Today's "must read" is a long piece from Michael Osinski in NY Magazine about developing the software that become the Wall Street standard for modeling CDO's.
“You put chicken into the grinder...and out comes sirloin.”
"Allow me to expand Professor Gesiak’s analogy a bit: For deals with non-agency loans—that is, not Freddie or Fannie—in addition to the sirloin that comes out of the grinder, there is a small percentage of offal. By running that offal through the grinder again, in effect bundling together all the pieces from various deals that absorbed the default risk, we then created some andouille and some real dog food. The rise in price of the sausage over the offal more than compensated for the unsalable leftovers. That junk typically couldn’t be sold and stayed in-house, eventually becoming known as a “toxic asset.”

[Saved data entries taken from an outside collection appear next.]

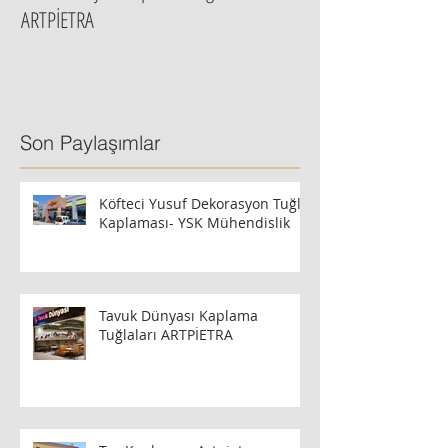
ARTPİETRA
Son Paylaşımlar
Köfteci Yusuf Dekorasyon Tuğla
Kaplaması- YSK Mühendislik
Tavuk Dünyası Kaplama
Tuğlaları ARTPİETRA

Mr. Osinski, now an oyster farmer, feels a palpable twang of guilt - not full blame, but what he describes eloquently in the language of The Street as "a few basis points of shame."
"Last month, my neighbor, a retired schoolteacher, offered to deliver my oysters into the city. He had lost half his savings, and his pension had been cut by 30 percent. The chain of events from my computer to this guy’s pension is lengthy and intricate. But it’s there, somewhere. Buried like a keel in the sand. If you dive deep enough, you’ll see it. To know that a dozen years of diligent work somehow soured, and instead of benefiting society unhinged it, is humbling. I was never a player, a big swinger. I was behind the scenes, inside the boxes. My hard work, in its time and place, merited a reward, but it also contributed to what has become a massive, ever-expanding failure. For that, I must make a mea culpa. Not a mea maxima culpa, mind you, but some measure of responsibility, a few basis points of shame. Give my ego a haircut."
The entire piece is well worth the twenty minutes it will take you to read it.